Apreciamos a Natureza pela sua beleza e pelo sustento que nos dá. E a celebração do Tempo da Criação convida-nos a aprofundar o nosso relacionamento com a Natureza, uma vez que através dessa podemos fazer uma experiência particular da presença de Deus. Mas, se a Natureza contém em si uma linguagem através da qual Deus nos fala, seremos capazes de escutar, através dela, o quanto Deus nos diz que ama? Não é fácil.
Se um pôr-do-sol nos deslumbra, um furacão amedronta-nos. Se uma flor nos faz sorrir, uma vespa que zumbe assusta-nos. Como posso escutar Deus a dizer pela Natureza que me ama quando, por vezes, sinto medo e repugnância?
Uma mosca pode importunar, mas, quando vista ao microscópio, pode deslumbrar. Dizia o jesuíta John Needham (1713-1781) que «embora a Natureza, dirigida pelo seu Criador, tenha uma fecundidade que se desdobra para lá das fronteiras da nossa imaginação e é manifestada continuamente por um desenvolvimento sucessivo de corpos organizados, infinitos na sua variedade bem como nos seus números, há, no entanto, uma uniformidade tal em todas as suas produções, que não só a escala das diversas espécies dos seres visíveis é composta de modulações intermináveis e imperceptíveis, como também há uma total harmonia entre os diversos indivíduos de todos os Mundos» (em Deus ao microscópio de Clara Pinto-Correia, Quasi, 2002, p. 32).
Quando Needham usa a expressão «dirigida pelo Criador», é como se Deus fosse mais um maestro do que um designer, imprimindo desde sempre uma fecundidade a toda a Criação. Mas o que me questiono é: como posso viver este Tempo da Criação, de modo que as «modulações intermináveis e imperceptíveis» possam agir dentro de mim, de ti e cada um de nós?
Durante as férias decidi fazer uma longa caminhada para ir levantar uma encomenda em vez de usar o carro.
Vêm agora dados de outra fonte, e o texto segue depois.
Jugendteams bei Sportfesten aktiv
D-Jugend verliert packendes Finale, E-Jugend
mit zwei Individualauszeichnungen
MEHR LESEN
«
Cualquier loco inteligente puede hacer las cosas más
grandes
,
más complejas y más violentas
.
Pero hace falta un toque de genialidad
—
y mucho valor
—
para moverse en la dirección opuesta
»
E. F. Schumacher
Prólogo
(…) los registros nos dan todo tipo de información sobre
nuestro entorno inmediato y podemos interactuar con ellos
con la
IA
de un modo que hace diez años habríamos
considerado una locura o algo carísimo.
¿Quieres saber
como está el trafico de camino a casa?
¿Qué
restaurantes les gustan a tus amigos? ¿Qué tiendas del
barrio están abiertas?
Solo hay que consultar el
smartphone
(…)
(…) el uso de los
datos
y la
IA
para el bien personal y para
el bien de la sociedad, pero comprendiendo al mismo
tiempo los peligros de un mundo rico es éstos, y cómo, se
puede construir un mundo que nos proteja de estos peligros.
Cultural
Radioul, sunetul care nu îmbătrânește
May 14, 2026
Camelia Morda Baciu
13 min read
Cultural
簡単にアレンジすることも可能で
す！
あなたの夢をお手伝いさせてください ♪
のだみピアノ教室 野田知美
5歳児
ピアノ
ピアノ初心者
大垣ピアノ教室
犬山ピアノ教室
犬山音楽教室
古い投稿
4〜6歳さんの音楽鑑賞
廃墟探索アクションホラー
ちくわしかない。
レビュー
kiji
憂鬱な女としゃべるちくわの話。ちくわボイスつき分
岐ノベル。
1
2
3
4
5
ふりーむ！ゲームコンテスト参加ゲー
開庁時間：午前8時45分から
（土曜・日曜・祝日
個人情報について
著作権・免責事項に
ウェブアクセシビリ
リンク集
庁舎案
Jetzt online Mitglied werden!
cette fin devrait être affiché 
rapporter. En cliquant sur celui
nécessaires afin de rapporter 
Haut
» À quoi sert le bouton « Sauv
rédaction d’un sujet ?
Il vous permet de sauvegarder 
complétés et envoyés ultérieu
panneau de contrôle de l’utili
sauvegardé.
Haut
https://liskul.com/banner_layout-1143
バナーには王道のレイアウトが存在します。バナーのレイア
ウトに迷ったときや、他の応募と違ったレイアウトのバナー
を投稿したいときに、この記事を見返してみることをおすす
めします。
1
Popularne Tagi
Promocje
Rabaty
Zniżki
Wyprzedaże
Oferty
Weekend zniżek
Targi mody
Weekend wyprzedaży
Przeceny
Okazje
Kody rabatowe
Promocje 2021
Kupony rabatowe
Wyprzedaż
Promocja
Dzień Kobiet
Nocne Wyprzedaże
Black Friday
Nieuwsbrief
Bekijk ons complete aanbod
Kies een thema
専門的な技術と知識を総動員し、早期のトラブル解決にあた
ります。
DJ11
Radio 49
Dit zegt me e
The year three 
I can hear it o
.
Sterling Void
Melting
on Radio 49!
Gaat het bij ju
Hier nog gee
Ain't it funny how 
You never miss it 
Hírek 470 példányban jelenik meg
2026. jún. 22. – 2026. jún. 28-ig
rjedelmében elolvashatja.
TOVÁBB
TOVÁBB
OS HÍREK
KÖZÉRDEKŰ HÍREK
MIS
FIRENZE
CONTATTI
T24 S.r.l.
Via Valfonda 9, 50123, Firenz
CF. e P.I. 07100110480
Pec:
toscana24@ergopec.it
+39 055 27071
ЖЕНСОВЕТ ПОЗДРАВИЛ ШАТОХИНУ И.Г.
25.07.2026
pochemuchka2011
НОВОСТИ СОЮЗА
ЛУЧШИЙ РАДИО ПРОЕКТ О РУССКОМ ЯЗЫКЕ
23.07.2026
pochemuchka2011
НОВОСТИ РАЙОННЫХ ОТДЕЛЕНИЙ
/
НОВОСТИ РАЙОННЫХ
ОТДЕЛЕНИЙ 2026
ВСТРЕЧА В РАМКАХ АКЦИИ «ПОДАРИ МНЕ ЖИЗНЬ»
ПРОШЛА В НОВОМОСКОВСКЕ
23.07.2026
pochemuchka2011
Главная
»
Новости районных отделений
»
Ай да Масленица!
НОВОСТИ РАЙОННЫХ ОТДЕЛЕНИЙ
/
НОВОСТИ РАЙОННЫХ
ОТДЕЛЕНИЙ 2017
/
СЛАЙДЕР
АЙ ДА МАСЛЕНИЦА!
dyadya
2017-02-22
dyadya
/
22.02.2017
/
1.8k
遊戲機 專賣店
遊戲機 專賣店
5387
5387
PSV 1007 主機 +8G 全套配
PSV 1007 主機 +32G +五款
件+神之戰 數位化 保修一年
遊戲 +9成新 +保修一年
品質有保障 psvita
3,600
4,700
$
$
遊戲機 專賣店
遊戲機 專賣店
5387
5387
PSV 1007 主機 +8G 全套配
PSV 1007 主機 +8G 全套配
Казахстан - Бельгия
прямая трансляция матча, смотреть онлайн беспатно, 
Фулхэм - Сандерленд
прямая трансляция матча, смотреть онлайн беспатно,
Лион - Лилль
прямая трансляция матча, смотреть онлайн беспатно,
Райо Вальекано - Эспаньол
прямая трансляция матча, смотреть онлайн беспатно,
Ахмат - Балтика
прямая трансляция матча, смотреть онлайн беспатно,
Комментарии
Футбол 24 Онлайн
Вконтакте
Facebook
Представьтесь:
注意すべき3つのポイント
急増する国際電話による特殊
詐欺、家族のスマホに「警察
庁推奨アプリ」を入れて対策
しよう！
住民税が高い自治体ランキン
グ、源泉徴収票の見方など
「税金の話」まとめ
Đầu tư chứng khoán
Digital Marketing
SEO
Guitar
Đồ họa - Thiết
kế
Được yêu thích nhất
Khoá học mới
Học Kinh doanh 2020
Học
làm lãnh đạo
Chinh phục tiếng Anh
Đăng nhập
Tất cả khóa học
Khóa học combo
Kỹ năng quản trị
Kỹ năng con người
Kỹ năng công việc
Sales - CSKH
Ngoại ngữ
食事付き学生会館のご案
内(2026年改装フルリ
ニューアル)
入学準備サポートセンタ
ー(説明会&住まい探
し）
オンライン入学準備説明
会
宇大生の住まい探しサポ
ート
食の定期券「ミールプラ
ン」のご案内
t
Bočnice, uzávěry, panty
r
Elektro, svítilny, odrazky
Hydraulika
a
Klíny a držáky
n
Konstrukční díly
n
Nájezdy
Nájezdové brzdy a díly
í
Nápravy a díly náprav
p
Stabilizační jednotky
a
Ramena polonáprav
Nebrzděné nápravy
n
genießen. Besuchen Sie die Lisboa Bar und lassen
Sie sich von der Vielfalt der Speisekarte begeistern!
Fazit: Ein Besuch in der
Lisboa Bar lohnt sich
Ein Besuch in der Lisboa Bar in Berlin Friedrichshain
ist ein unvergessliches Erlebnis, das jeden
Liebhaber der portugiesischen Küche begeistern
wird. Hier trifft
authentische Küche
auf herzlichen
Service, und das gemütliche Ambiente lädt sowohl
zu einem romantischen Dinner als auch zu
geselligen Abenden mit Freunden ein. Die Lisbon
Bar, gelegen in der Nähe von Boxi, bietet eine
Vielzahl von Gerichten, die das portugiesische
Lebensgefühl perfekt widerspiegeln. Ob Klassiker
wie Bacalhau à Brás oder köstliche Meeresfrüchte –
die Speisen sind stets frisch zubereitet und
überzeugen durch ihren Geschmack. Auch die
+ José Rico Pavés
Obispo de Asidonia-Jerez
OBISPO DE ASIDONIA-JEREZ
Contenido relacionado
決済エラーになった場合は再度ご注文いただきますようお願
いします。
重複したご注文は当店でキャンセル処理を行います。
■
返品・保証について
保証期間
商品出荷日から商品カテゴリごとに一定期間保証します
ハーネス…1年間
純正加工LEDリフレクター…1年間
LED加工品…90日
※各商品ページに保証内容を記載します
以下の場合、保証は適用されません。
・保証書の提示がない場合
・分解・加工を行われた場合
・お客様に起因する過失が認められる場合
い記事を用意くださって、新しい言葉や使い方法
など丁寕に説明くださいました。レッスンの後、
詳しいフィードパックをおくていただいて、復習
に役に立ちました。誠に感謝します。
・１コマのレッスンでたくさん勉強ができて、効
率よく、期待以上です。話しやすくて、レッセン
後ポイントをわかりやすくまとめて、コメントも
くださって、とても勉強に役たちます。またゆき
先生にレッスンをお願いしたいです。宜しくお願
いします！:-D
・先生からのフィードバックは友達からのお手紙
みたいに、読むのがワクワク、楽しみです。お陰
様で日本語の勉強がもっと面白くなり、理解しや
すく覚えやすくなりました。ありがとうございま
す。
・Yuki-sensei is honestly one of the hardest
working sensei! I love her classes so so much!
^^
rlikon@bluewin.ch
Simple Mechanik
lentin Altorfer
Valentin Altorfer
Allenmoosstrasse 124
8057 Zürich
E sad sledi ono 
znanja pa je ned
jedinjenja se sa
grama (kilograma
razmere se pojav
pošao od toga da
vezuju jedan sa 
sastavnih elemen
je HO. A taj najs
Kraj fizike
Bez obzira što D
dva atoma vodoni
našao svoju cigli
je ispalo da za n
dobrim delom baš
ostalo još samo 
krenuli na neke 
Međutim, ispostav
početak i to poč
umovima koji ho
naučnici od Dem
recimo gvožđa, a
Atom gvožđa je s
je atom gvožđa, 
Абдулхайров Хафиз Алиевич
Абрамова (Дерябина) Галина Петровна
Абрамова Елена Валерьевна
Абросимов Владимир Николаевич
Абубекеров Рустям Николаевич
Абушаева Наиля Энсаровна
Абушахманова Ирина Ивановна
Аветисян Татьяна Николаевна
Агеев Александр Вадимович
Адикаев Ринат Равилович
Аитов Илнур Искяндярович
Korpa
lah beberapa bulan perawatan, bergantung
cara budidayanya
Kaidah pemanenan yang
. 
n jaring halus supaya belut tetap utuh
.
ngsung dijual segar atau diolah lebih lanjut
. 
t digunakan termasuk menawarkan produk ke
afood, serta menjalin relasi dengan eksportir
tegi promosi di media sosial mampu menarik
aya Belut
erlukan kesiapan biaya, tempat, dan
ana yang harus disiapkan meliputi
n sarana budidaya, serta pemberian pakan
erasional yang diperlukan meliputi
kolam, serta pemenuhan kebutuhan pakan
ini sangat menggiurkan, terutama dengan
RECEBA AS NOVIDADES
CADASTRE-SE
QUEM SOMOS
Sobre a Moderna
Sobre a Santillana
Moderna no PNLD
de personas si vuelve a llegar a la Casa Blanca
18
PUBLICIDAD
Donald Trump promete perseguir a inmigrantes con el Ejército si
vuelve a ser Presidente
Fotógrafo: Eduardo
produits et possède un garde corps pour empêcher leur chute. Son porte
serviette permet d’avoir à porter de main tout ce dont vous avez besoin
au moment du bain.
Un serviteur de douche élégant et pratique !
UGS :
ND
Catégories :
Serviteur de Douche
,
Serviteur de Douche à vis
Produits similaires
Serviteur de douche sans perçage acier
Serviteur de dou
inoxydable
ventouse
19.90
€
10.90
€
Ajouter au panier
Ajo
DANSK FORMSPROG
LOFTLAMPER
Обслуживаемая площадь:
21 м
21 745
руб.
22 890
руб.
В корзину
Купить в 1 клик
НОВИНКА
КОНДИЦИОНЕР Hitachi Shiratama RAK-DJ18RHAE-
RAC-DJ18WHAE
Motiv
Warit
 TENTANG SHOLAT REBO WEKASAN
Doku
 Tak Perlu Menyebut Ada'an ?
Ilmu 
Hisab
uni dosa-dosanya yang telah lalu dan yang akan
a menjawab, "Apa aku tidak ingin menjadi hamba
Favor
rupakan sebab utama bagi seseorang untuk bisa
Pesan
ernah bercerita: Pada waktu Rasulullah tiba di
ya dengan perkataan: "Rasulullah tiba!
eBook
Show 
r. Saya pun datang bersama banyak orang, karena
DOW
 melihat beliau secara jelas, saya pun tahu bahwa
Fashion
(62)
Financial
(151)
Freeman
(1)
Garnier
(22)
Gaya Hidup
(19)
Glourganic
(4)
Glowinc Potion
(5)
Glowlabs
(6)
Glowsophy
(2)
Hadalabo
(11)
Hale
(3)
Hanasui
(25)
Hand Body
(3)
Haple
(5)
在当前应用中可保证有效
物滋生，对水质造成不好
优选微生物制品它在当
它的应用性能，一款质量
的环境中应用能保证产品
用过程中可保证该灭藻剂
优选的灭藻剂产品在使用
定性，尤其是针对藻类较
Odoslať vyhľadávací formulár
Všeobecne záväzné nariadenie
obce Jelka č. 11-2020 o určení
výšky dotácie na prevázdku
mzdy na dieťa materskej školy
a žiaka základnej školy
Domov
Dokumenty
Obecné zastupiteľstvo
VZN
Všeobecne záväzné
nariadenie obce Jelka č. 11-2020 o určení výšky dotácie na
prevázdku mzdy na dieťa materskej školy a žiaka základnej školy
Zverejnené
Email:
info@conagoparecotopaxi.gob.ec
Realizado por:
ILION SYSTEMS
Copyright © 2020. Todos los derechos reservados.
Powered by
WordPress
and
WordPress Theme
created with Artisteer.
Eram somente sete quilómetros e pelas contas do Google Maps daria 1h45. Pensei que seria uma oportunidade para desfrutar das imperceptibilidades que o relacionamento com a Natureza oferece e pensei ser, também, uma oportunidade para viver um momento a sós com Deus por meio da Natureza, mas não estava a conseguir. De cada vez que passava por uma casa, antecipava o susto de ver um cão a ladrar e de o portão poder estar aberto. Num momento passou por mim um zangão com o seu forte zumbido que me pregou um susto. E quando no final da viagem vi ovelhas a pastar, só pensava: «Onde estará o cão que as guarda?» Apesar de todas as orações bonitas sobre a Criação, nada substitui esta experiência de ultrapassarmos o medo que sentimos pelos caminhos desconhecidos que trilhamos por entre as árvores.
Quando regressava por outro caminho, a um dado momento, abandonei o medo e confiei totalmente na Vontade de Deus. Se isso representasse uma dentada de cão, assim fosse. Mas a experiência mudou. A observação de cada detalhe sem medo levou-me a amar a Criação e, na contemplação, era como se a Natureza respondesse ao meu silencioso amor, recriando-me. Respirei o ar puro e, recriado, continuei a caminhar.